Your assignment:
Leave the pictures behind and reproduce every line of the listing exactly.

Provided records:
-- Opening Marker --
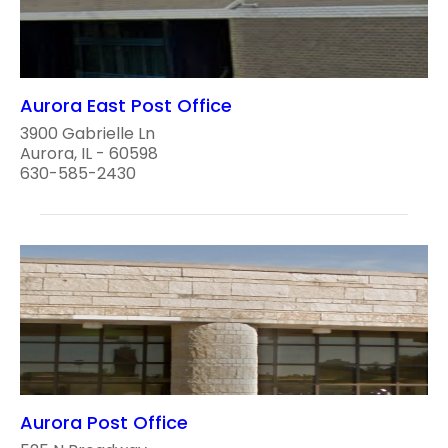
Aurora East Post Office
3900 Gabrielle Ln
Aurora, IL - 60598
630-585-2430
Aurora Post Office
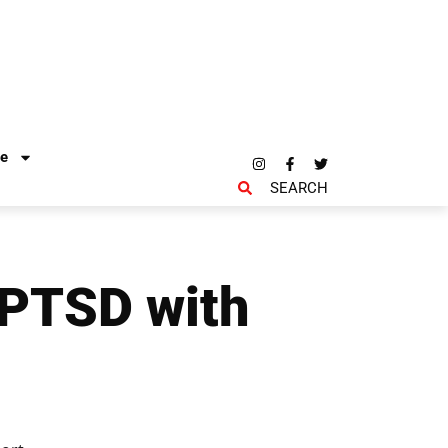
re
SEARCH
 PTSD with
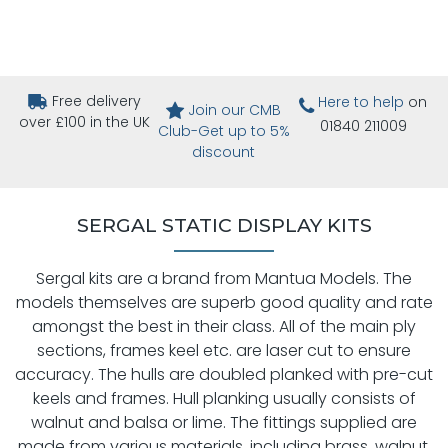
Free delivery
Here to help
on
Join our CMB
over £100 in the UK
01840 211009
Club-Get up to 5%
discount
SERGAL STATIC DISPLAY KITS
Sergal kits are a brand from Mantua Models. The
models themselves are superb good quality and rate
amongst the best in their class. All of the main ply
sections, frames keel etc. are laser cut to ensure
accuracy. The hulls are doubled planked with pre-cut
keels and frames. Hull planking usually consists of
walnut and balsa or lime. The fittings supplied are
made from various materials, including brass, walnut,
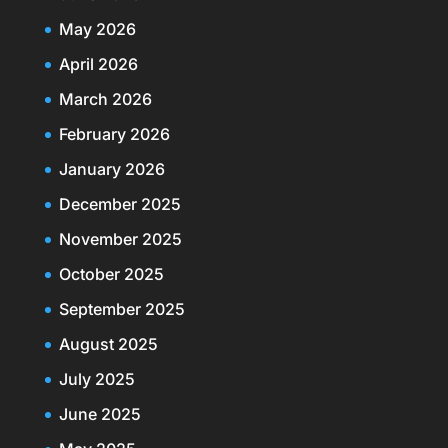
May 2026
April 2026
March 2026
February 2026
January 2026
December 2025
November 2025
October 2025
September 2025
August 2025
July 2025
June 2025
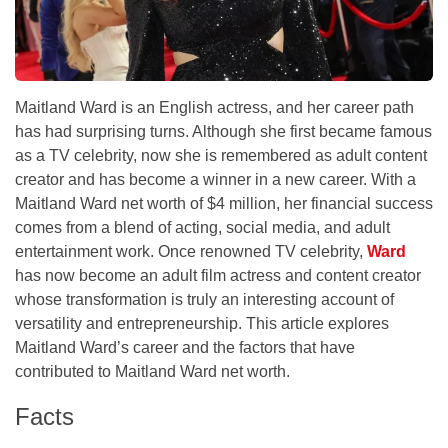
Maitland Ward is an English actress, and her career path
has had surprising turns. Although she first became famous
as a TV celebrity, now she is remembered as adult content
creator and has become a winner in a new career. With a
Maitland Ward net worth of $4 million, her financial success
comes from a blend of acting, social media, and adult
entertainment work. Once renowned TV celebrity,
Ward
has now become an adult film actress and content creator
whose transformation is truly an interesting account of
versatility and entrepreneurship. This article explores
Maitland Ward’s career and the factors that have
contributed to Maitland Ward net worth.
Facts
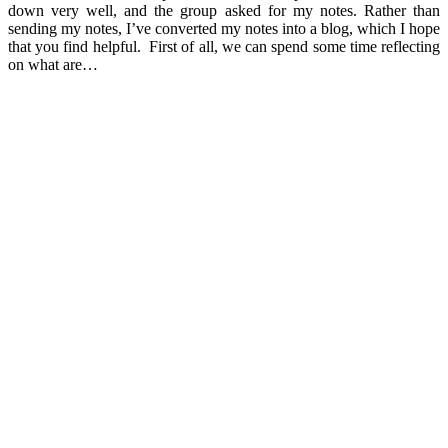
down very well, and the group asked for my notes. Rather than
sending my notes, I’ve converted my notes into a blog, which I hope
that you find helpful. First of all, we can spend some time reflecting
on what are…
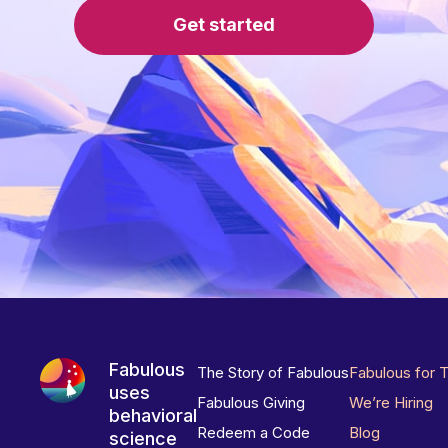
Get started
Fabulous
The Story of Fabulous
Fabulous for 
uses
Fabulous Giving
We’re Hiring
behavioral
Redeem a Code
Blog
science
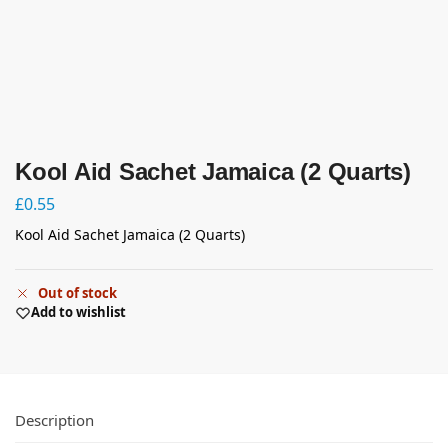
Kool Aid Sachet Jamaica (2 Quarts)
£
0.55
Kool Aid Sachet Jamaica (2 Quarts)
Out of stock
Add to wishlist
Description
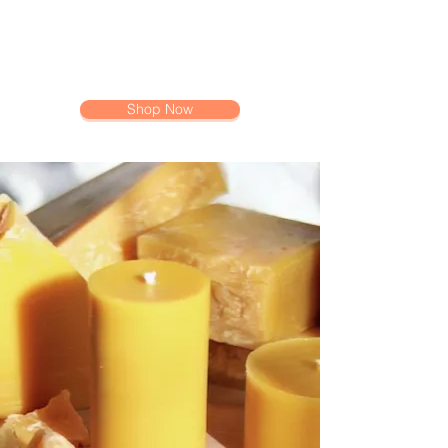
Shop Now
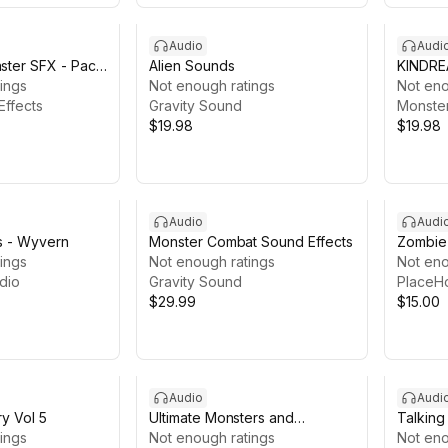
Audio
Audi
ter SFX - Pack
Alien Sounds
KINDRE
ings
Not enough ratings
Shrine 
Not eno
ffects
Gravity Sound
Monste
$19.98
$19.98
Audio
Audi
s - Wyvern
Monster Combat Sound Effects
Zombie
ings
Not enough ratings
Not eno
dio
Gravity Sound
PlaceHo
$29.99
$15.00
Audio
Audi
ry Vol 5
Ultimate Monsters and
Talking
ings
Creatures Sound Effects Pack
Not enough ratings
Insane
Not eno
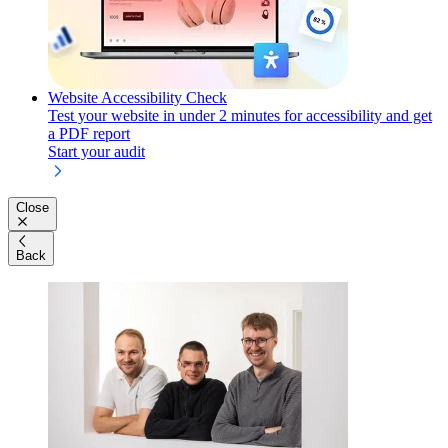
Website Accessibility Check
Test your website in under 2 minutes for accessibility and get
a PDF report
Start your audit
Close
Back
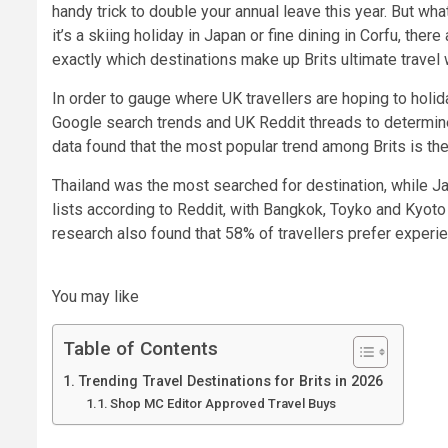
handy trick to double your annual leave this year. But w
it’s a skiing holiday in Japan or fine dining in Corfu, th
exactly which destinations make up Brits ultimate travel w
In order to gauge where UK travellers are hoping to holid
Google search trends and UK Reddit threads to determin
data found that the most popular trend among Brits is the 
Thailand was the most searched for destination, while Ja
lists according to Reddit, with Bangkok, Toyko and Kyoto
research also found that 58% of travellers prefer experi
You may like
Table of Contents
Trending Travel Destinations for Brits in 2026
Shop MC Editor Approved Travel Buys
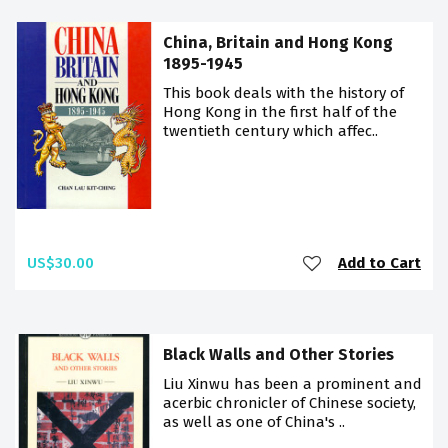
China, Britain and Hong Kong
1895-1945
This book deals with the history of
Hong Kong in the first half of the
twentieth century which affec..
US$30.00
Add to Cart
Black Walls and Other Stories
Liu Xinwu has been a prominent and
acerbic chronicler of Chinese society,
as well as one of China's ..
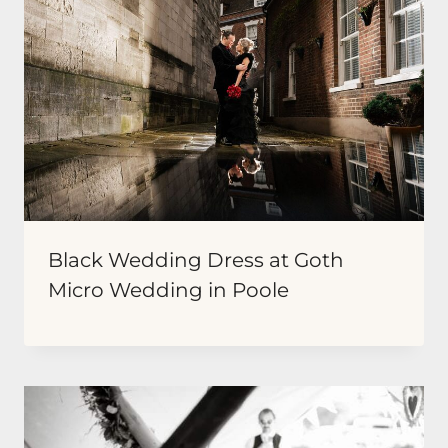
Black Wedding Dress at Goth
Micro Wedding in Poole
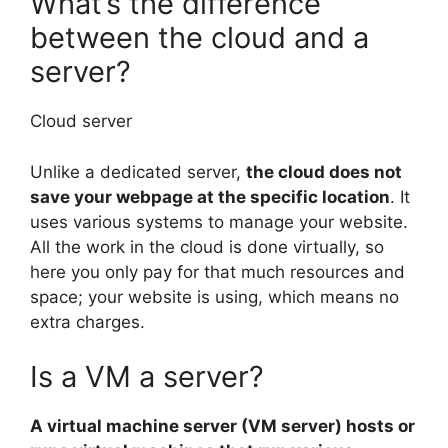
What’s the difference
between the cloud and a
server?
Cloud server
Unlike a dedicated server,
the cloud does not
save your webpage at the specific location
. It
uses various systems to manage your website.
All the work in the cloud is done virtually, so
here you only pay for that much resources and
space; your website is using, which means no
extra charges.
Is a VM a server?
A virtual machine server (VM server) hosts or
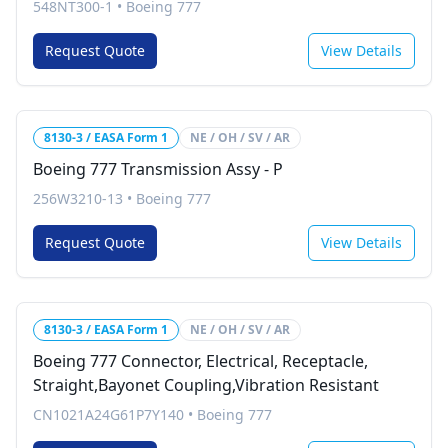
548NT300-1
•
Boeing 777
Request Quote
View Details
8130-3 / EASA Form 1
NE / OH / SV / AR
Boeing 777 Transmission Assy - P
256W3210-13
•
Boeing 777
Request Quote
View Details
8130-3 / EASA Form 1
NE / OH / SV / AR
Boeing 777 Connector, Electrical, Receptacle,
Straight,Bayonet Coupling,Vibration Resistant
CN1021A24G61P7Y140
•
Boeing 777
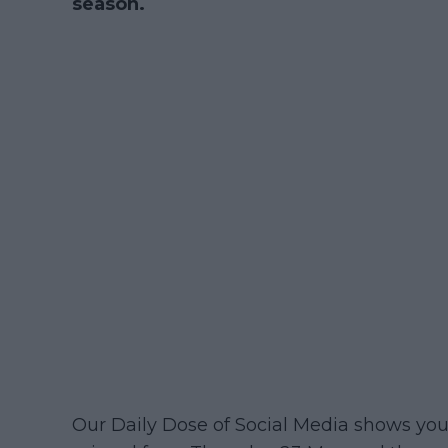
season.
Our Daily Dose of Social Media shows y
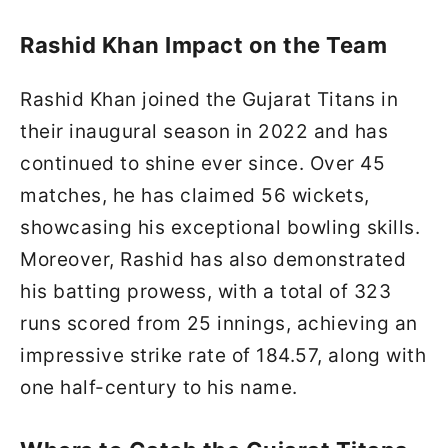
Rashid Khan Impact on the Team
Rashid Khan joined the Gujarat Titans in
their inaugural season in 2022 and has
continued to shine ever since. Over 45
matches, he has claimed 56 wickets,
showcasing his exceptional bowling skills.
Moreover, Rashid has also demonstrated
his batting prowess, with a total of 323
runs scored from 25 innings, achieving an
impressive strike rate of 184.57, along with
one half-century to his name.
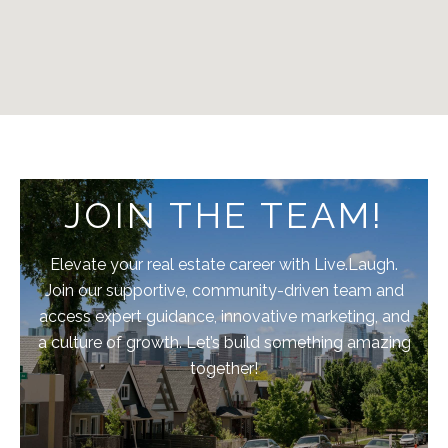
JOIN THE TEAM!
Elevate your real estate career with Live.Laugh.
Join our supportive, community-driven team and
access expert guidance, innovative marketing, and
a culture of growth. Let’s build something amazing
together!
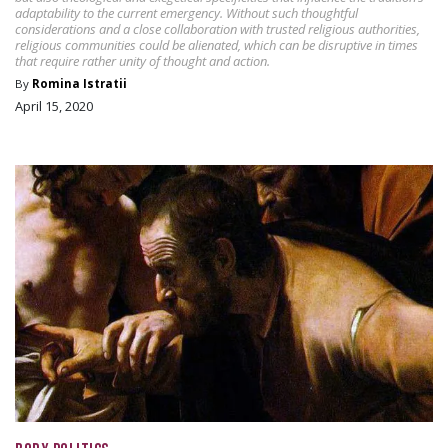
adaptability to the current emergency. Without such thoughtful
considerations and a close collaboration with trusted religious authorities,
religious communities could be alienated, which can be disruptive in times
that require rather unity of thought and action.
By
Romina Istratii
April 15, 2020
-- Closing Marker --
Result of the task:
Aurora East Post Office
3900 Gabrielle Ln
Aurora, IL - 60598
630-585-2430
Aurora Post Office
re
SEARCH
 PTSD with
Free delivery
Here to help
on
Join our CMB
over £100 in the UK
01840 211009
Club-Get up to 5%
discount
SERGAL STATIC DISPLAY KITS
Sergal kits are a brand from Mantua Models. The
models themselves are superb good quality and rate
amongst the best in their class. All of the main ply
sections, frames keel etc. are laser cut to ensure
accuracy. The hulls are doubled planked with pre-cut
keels and frames. Hull planking usually consists of
walnut and balsa or lime. The fittings supplied are
made from various materials, including brass, walnut,
May 2026
April 2026
March 2026
February 2026
January 2026
December 2025
November 2025
October 2025
September 2025
August 2025
July 2025
June 2025
Maitland Ward is an English actress, and her career path
has had surprising turns. Although she first became famous
as a TV celebrity, now she is remembered as adult content
creator and has become a winner in a new career. With a
Maitland Ward net worth of $4 million, her financial success
comes from a blend of acting, social media, and adult
entertainment work. Once renowned TV celebrity,
Ward
has now become an adult film actress and content creator
whose transformation is truly an interesting account of
versatility and entrepreneurship. This article explores
Maitland Ward’s career and the factors that have
contributed to Maitland Ward net worth.
Facts
down very well, and the group asked for my notes. Rather than
sending my notes, I’ve converted my notes into a blog, which I hope
that you find helpful. First of all, we can spend some time reflecting
on what are…
Get started
Fabulous
The Story of Fabulous
Fabulous for 
uses
Fabulous Giving
We’re Hiring
behavioral
Redeem a Code
Blog
science
Kool Aid Sachet Jamaica (2 Quarts)
£
0.55
Kool Aid Sachet Jamaica (2 Quarts)
Out of stock
Add to wishlist
Description
Shop Now
Audio
Audi
ter SFX - Pack
Alien Sounds
KINDRE
ings
Not enough ratings
Shrine 
Not eno
ffects
Gravity Sound
Monste
$19.98
$19.98
Audio
Audi
s - Wyvern
Monster Combat Sound Effects
Zombie
ings
Not enough ratings
Not eno
dio
Gravity Sound
PlaceHo
$29.99
$15.00
Audio
Audi
ry Vol 5
Ultimate Monsters and
Talking
ings
Creatures Sound Effects Pack
Not enough ratings
Insane
Not eno
Website Accessibility Check
Test your website in under 2 minutes for accessibility and get
a PDF report
Start your audit
Close
Back
handy trick to double your annual leave this year. But w
it’s a skiing holiday in Japan or fine dining in Corfu, th
exactly which destinations make up Brits ultimate travel w
In order to gauge where UK travellers are hoping to holid
Google search trends and UK Reddit threads to determin
data found that the most popular trend among Brits is the 
Thailand was the most searched for destination, while Ja
lists according to Reddit, with Bangkok, Toyko and Kyoto
research also found that 58% of travellers prefer experi
You may like
Table of Contents
Trending Travel Destinations for Brits in 2026
Shop MC Editor Approved Travel Buys
China, Britain and Hong Kong
1895-1945
This book deals with the history of
Hong Kong in the first half of the
twentieth century which affec..
US$30.00
Add to Cart
Black Walls and Other Stories
Liu Xinwu has been a prominent and
acerbic chronicler of Chinese society,
as well as one of China's ..
Black Wedding Dress at Goth
Micro Wedding in Poole
What’s the difference
between the cloud and a
server?
Cloud server
Unlike a dedicated server,
the cloud does not
save your webpage at the specific location
. It
uses various systems to manage your website.
All the work in the cloud is done virtually, so
here you only pay for that much resources and
space; your website is using, which means no
extra charges.
Is a VM a server?
A virtual machine server (VM server) hosts or
548NT300-1
•
Boeing 777
Request Quote
View Details
8130-3 / EASA Form 1
NE / OH / SV / AR
Boeing 777 Transmission Assy - P
256W3210-13
•
Boeing 777
Request Quote
View Details
8130-3 / EASA Form 1
NE / OH / SV / AR
Boeing 777 Connector, Electrical, Receptacle,
Straight,Bayonet Coupling,Vibration Resistant
CN1021A24G61P7Y140
•
Boeing 777
season.
Our Daily Dose of Social Media shows y
Rashid Khan Impact on the Team
Rashid Khan joined the Gujarat Titans in
their inaugural season in 2022 and has
continued to shine ever since. Over 45
matches, he has claimed 56 wickets,
showcasing his exceptional bowling skills.
Moreover, Rashid has also demonstrated
his batting prowess, with a total of 323
runs scored from 25 innings, achieving an
impressive strike rate of 184.57, along with
one half-century to his name.
JOIN THE TEAM!
Elevate your real estate career with Live.Laugh.
Join our supportive, community-driven team and
access expert guidance, innovative marketing, and
a culture of growth. Let’s build something amazing
together!
adaptability to the current emergency. Without such thoughtful
considerations and a close collaboration with trusted religious authorities,
religious communities could be alienated, which can be disruptive in times
that require rather unity of thought and action.
By
Romina Istratii
April 15, 2020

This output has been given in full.